Offshore wind farm in Vietnam. Photo by Tycho/Wikimedia Commons
Vietnam has a significant challenge ahead: power its remarkable economic growth with less polluting and more affordable clean energy.
This is no small task. According to the Vietnam Business Forum, the country’s current energy plan would increase coal use from 14 gigawatts (GW) to 55GW by 2030 and require 10 million tons of coal to be imported every year from 2017 onward.
Yet the government is increasingly invested in changing this trajectory, recently committing to reduce its emissions up to 25 percent from business-as-usual levels by 2030, in part by generating 18,000 megawatts (MW) of power from wind and solar. The private sector, too, is increasingly willing to support the country’s clean energy and greenhouse gas commitments.
Vietnam today is a dynamic place where business and government could chart an unprecedented shift toward towards clean energy — if they can address some key barriers.
Challenges preventing a renewable transition
Energy development and investment must be reshaped, and business consumers are an untapped opportunity to pull new technologies into the mix. Business involvement will be particularly important, as commercial and industrial companies consume more than 60 percent of Vietnam’s electricity.
In recent discussions with corporate energy buyers, we found that three major challenges prevent companies operating in Vietnam from an easy transition to renewables:
While companies are interested in sourcing renewable energy, many are finding that national policies for using the grid or selling back extra electricity are not aligned to support these efforts. Industrial electricity prices remain artificially low through subsidies, which makes it difficult for renewables to compete.
While companies readily set renewable energy purchasing targets for their operations and their supply chains, many companies do not have the individual energy demand to unlock larger, more cost-effective projects. Collaborating across their sector or with those located in the same area could help, but this type of collaboration is difficult.
Despite increased pressure from customers and investors to implement renewable energy quickly, managers often lack the time or knowledge of the market to evaluate the best opportunities for purchasing renewable energy.
In short, corporate demand for clean energy in Vietnam exists, but demand alone won’t lead to megawatts being built. Aggregating projects to improve economics while changing the regulatory environment are necessary.
Opportunities in 2018
Because electricity consumption in the commercial and industrial sectors is expected to multiply in the coming years, now is a critical moment to support large energy users in shifting to clean energy. Innovative partnerships can help.
The Renewable Energy Buyers Alliance (REBA), a coalition of more than 100 large energy buyers helping corporations purchase 60 GW of renewable energy in the United States by 2025, launched a workgroup in Vietnam in December. Co-led by WRI, Allotrope Partners and the U.S. National Renewable Energy Laboratory under the Clean Energy Investment Accelerator (CEIA), the workgroup will collaborate with large commercial and industrial energy consumers to identify ways to lower the cost of deploying and integrating renewable energy.
More than 30 representatives from industry, government agencies, the financial sector and research institutions convened for the first time in Ho Chi Minh City to explore how collaboration could unlock new clean energy opportunities in Vietnam.

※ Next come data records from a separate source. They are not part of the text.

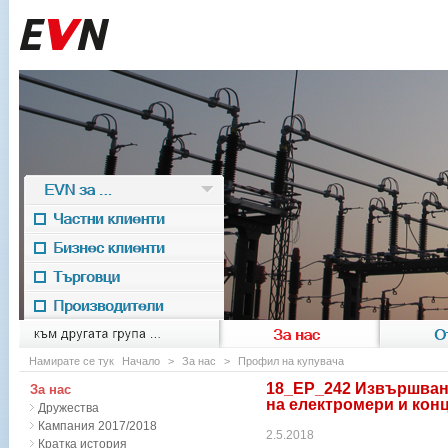
EVN за ...
Частни клиенти
Бизнес клиенти
Търговци
Производители
EVN for
към другата група ...
За нас
О
Намирате се тук
Начало
>
За нас
>
Профил на купувача
18_EP_242 Извършване
За нас
на електромери и кон
Дружества
Кампания 2017/2018
2.5.2018
Кратка история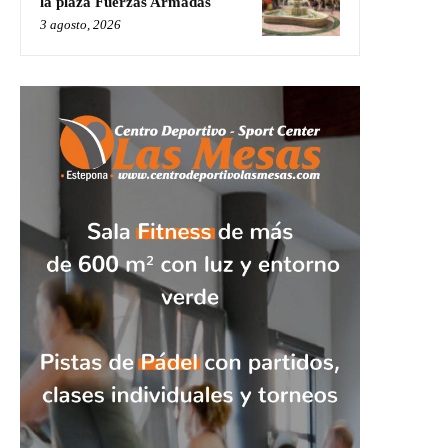
la plaza Fuerzas Armadas
3 agosto, 2026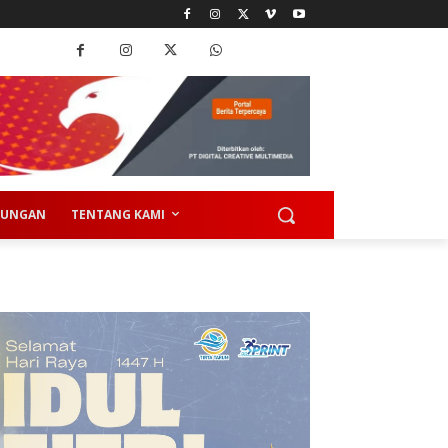
KUNGAN
TENTANG KAMI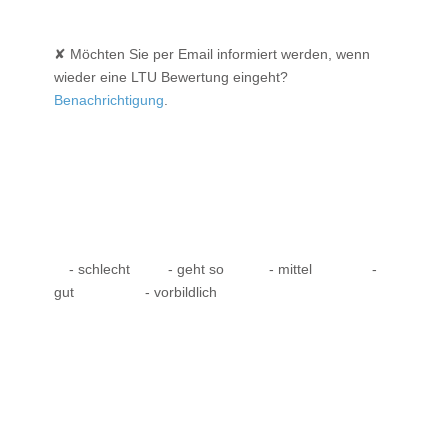
✘ Möchten Sie per Email informiert werden, wenn
wieder eine LTU Bewertung eingeht?
Benachrichtigung
.
- schlecht
- geht so
- mittel
-
gut
- vorbildlich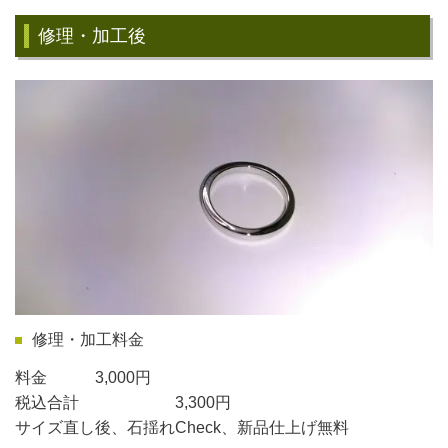
修理・加工後
修理・加工料金
料金 3,000円
税込合計 3,300円
サイズ直し後、石揺れCheck、新品仕上げ無料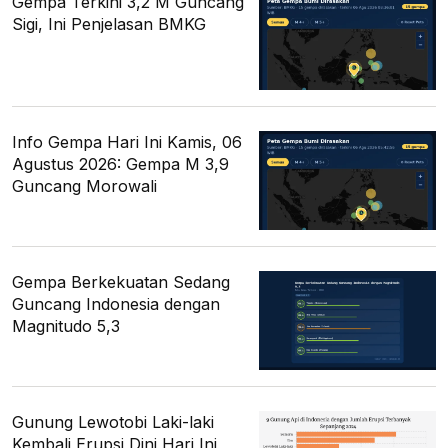
Gempa Terkini 3,2 M Guncang
Sigi, Ini Penjelasan BMKG
Info Gempa Hari Ini Kamis, 06
Agustus 2026: Gempa M 3,9
Guncang Morowali
Gempa Berkekuatan Sedang
Guncang Indonesia dengan
Magnitudo 5,3
Gunung Lewotobi Laki-laki
Kembali Erupsi Dini Hari Ini,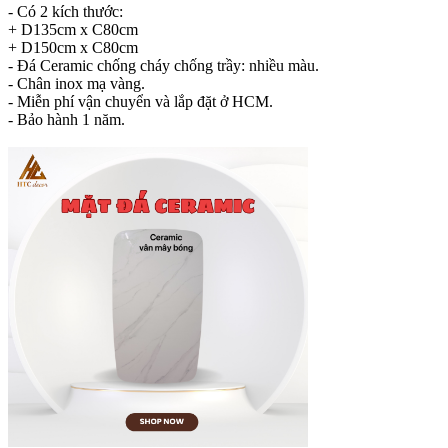
- Có 2 kích thước:
+ D135cm x C80cm
+ D150cm x C80cm
- Đá Ceramic chống cháy chống trầy: nhiều màu.
- Chân inox mạ vàng.
- Miễn phí vận chuyển và lắp đặt ở HCM.
- Bảo hành 1 năm.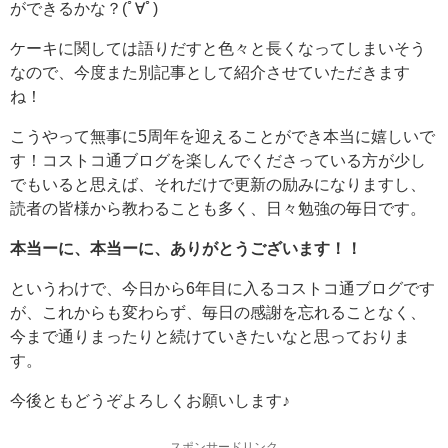
ができるかな？(ﾟ∀ﾟ)
ケーキに関しては語りだすと色々と長くなってしまいそう
なので、今度また別記事として紹介させていただきます
ね！
こうやって無事に5周年を迎えることができ本当に嬉しいで
す！コストコ通ブログを楽しんでくださっている方が少し
でもいると思えば、それだけで更新の励みになりますし、
読者の皆様から教わることも多く、日々勉強の毎日です。
本当ーに、本当ーに、ありがとうございます！！
というわけで、今日から6年目に入るコストコ通ブログです
が、これからも変わらず、毎日の感謝を忘れることなく、
今まで通りまったりと続けていきたいなと思っておりま
す。
今後ともどうぞよろしくお願いします♪
スポンサードリンク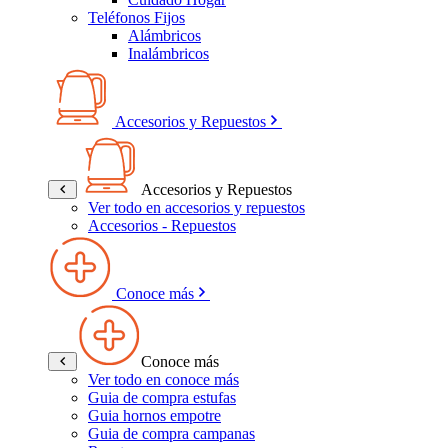
Teléfonos Fijos
Alámbricos
Inalámbricos
Accesorios y Repuestos
Accesorios y Repuestos
Ver todo en accesorios y repuestos
Accesorios - Repuestos
Conoce más
Conoce más
Ver todo en conoce más
Guia de compra estufas
Guia hornos empotre
Guia de compra campanas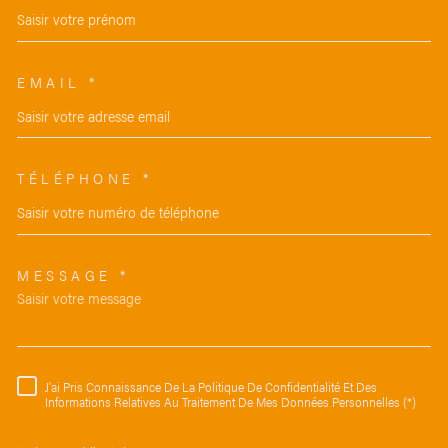
EMAIL *
TÉLÉPHONE *
MESSAGE *
TRAD_MELTEM_VOREDEMAND
J'ai Pris Connaissance De La Politique De Confidentialité Et Des
RÈGLEMENTATION
Informations Relatives Au Traitement De Mes Données Personnelles (*)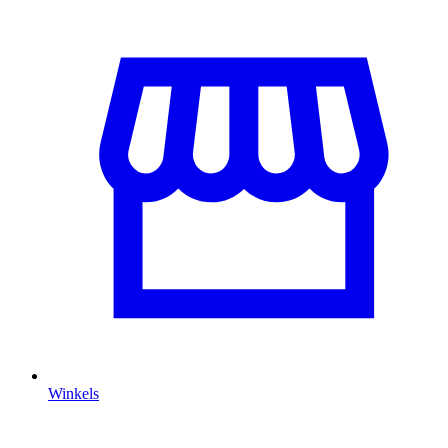
Winkels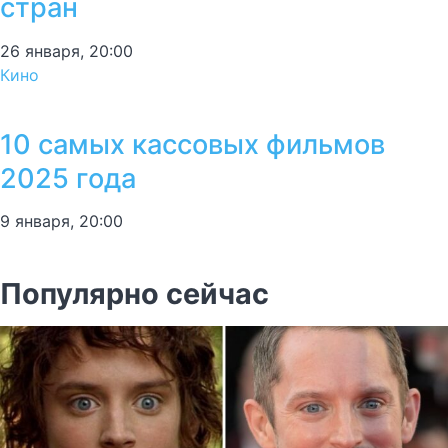
стран
26 января, 20:00
Кино
10 самых кассовых фильмов
2025 года
9 января, 20:00
Популярно сейчас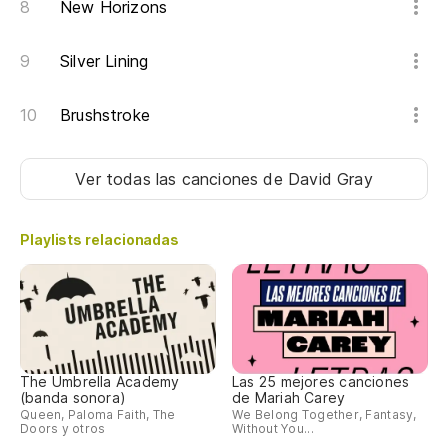
New Horizons
An
Silver Lining
¿P
Ho
Brushstroke
En
Ver todas las canciones
de David Gray
In
Playlists relacionadas
A 
De
Po
The Umbrella Academy
Las 25 mejores canciones
(banda sonora)
de Mariah Carey
Queen, Paloma Faith, The
We Belong Together, Fantasy,
Doors y otros
Without You...
En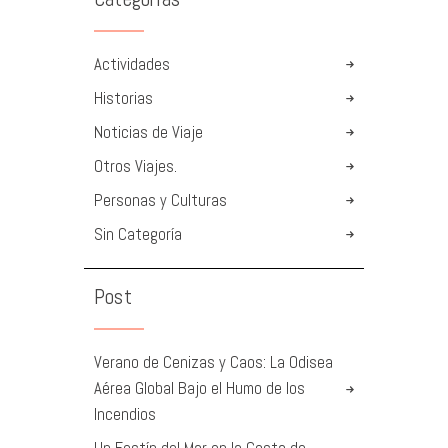
Actividades
Historias
Noticias de Viaje
Otros Viajes.
Personas y Culturas
Sin Categoría
Post
Verano de Cenizas y Caos: La Odisea
Aérea Global Bajo el Humo de los
Incendios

They identified four opportunities for REBA and others:
Finalize regulations for power purchase agreements. The Vietnamese government is collaborating with USAID’s Vietnam Low Emission Energy Program (V-LEEP) to develop a “direct power purchase agreement” policy framework. This would allow industrial energy buyers to purchase electricity directly from independent renewable energy producers.

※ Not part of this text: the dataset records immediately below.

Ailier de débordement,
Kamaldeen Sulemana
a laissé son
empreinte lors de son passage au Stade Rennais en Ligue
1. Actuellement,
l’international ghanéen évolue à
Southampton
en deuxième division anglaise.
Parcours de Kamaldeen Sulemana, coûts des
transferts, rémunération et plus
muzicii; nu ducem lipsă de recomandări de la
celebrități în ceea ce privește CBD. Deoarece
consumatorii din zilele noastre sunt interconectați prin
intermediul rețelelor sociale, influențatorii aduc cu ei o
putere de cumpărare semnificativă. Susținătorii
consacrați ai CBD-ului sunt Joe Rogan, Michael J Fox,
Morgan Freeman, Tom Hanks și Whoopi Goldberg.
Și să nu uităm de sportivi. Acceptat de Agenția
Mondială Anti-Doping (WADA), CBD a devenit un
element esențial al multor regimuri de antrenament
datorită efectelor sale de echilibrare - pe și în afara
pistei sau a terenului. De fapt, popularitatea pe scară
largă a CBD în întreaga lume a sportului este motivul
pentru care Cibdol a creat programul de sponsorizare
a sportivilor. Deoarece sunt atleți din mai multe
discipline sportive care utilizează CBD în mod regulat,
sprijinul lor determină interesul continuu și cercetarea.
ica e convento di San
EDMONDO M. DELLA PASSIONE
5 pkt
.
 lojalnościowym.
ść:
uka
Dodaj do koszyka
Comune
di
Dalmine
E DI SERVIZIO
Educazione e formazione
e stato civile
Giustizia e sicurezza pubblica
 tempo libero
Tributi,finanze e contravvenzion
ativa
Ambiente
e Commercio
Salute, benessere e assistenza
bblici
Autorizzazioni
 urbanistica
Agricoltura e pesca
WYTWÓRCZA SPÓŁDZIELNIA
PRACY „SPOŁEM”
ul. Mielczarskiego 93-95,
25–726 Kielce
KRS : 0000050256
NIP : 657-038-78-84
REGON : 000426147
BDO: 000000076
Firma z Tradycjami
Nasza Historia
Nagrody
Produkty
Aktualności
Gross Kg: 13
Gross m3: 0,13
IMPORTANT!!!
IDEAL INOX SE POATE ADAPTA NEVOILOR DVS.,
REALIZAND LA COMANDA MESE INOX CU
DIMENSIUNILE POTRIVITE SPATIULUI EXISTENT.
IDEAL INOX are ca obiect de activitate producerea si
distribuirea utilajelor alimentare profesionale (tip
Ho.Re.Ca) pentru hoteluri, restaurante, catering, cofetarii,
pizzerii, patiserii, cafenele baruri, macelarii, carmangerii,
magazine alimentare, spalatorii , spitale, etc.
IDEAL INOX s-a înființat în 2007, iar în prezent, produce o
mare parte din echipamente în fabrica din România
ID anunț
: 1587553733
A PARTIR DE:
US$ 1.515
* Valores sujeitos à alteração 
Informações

Improve transparency of electricity rate forecasting. Electricity prices will have to increase in order for Vietnam’s national utility to finance new energy projects, but the government has not announced a schedule for these price increases. The Vietnam Business Forum has started raising this issue with the government. Better transparency of expected price increases will allow buyers and investors to more accurately value fixed-cost renewable energy contracts, which can offer some price protection.
Support supply chain collaboration. This year, the new workgroup will explore a renewable energy product and financing package to help Vietnamese suppliers in the apparel sector gain easier access to financing for renewable energy to meet clean energy mandates. Suppliers currently have difficulty securing financing for renewable energy projects and don’t have sufficient staff capacity to collaborate with peers to reduce costs.

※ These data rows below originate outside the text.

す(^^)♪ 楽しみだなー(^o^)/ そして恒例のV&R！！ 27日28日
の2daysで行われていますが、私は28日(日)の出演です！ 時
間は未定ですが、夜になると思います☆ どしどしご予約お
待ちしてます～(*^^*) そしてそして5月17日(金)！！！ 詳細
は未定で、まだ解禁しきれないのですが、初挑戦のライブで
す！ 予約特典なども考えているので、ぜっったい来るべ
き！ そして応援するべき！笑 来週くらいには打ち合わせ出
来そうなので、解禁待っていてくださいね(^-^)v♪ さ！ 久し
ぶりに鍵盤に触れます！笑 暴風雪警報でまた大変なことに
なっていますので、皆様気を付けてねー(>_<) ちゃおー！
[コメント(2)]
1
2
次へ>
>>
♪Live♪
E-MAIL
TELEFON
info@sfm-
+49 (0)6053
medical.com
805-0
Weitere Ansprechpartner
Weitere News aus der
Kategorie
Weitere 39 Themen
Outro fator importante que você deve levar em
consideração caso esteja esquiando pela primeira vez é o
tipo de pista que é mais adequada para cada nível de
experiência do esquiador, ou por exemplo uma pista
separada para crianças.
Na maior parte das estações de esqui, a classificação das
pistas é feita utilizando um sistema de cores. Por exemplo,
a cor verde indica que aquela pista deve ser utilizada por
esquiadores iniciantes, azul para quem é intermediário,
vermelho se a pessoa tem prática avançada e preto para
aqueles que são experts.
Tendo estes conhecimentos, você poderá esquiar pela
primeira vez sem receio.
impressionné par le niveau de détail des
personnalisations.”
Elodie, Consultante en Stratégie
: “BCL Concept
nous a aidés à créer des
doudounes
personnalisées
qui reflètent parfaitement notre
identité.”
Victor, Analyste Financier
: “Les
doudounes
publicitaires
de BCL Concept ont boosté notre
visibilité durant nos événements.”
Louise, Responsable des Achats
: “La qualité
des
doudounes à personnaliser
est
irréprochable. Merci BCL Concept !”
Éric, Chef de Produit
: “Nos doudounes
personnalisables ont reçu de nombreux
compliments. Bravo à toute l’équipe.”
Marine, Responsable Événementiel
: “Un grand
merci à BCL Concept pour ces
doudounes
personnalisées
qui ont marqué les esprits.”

Develop a renewable energy model for industrial parks. Given the government’s expectation that industrial areas will continue to grow in Vietnam, these parks are an important place to explore more renewable solutions. The workgroup will research models that allow Vietnam’s industrial parks to aggregate demand from tenants to help scale clean energy.
Vietnam could be a regional clean energy leader
With energy demand growing by two-thirds by 2040 in Southeast Asia, countries throughout the region are wondering how to expand their energy systems in a way that’s sustainable. Vietnam provides an interesting and important combination of conditions that can enable a meaningful transition to clean energy: government commitments to renewables and a private sector eager to meet increasingly stringent clean energy targets. As an up-and-coming clean energy leader, Vietnam has the potential to create solutions that can be replicated across Southeast Asia.